Examine the entries and show every line in which the word "Epic" is found.

Page images and extracted text

+===+

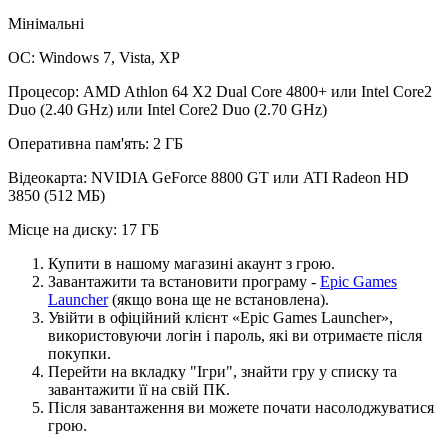
Мінімальні
ОС: Windows 7, Vista, XP
Процесор: AMD Athlon 64 X2 Dual Core 4800+ или Intel Core2
Duo (2.40 GHz) или Intel Core2 Duo (2.70 GHz)
Оперативна пам'ять: 2 ГБ
Відеокарта: NVIDIA GeForce 8800 GT или ATI Radeon HD
3850 (512 МБ)
Місце на диску: 17 ГБ
Купити в нашому магазині акаунт з грою.
Завантажити та встановити програму -
Epic Games
Launcher
(якщо вона ще не встановлена).
Увійти в офіційний клієнт «Epic Games Launcher»,
використовуючи логін і пароль, які ви отримаєте після
покупки.
Перейти на вкладку "Ігри", знайти гру у списку та
завантажити її на свій ПК.
Після завантаження ви можете почати насолоджуватися
грою.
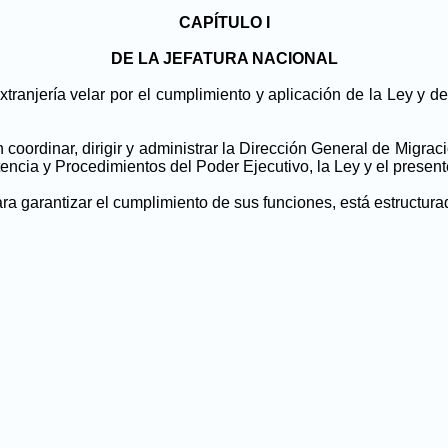
CAPÍTULO I
DE LA JEFATURA NACIONAL
ranjería velar por el cumplimiento y aplicación de la Ley y de
coordinar, dirigir y administrar la Dirección General de Migraci
ncia y Procedimientos del Poder Ejecutivo, la Ley y el presen
ra garantizar el cumplimiento de sus funciones, está estructura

+===+

Response for this exercise
Epic Games
Увійти в офіційний клієнт «Epic Games Launcher»,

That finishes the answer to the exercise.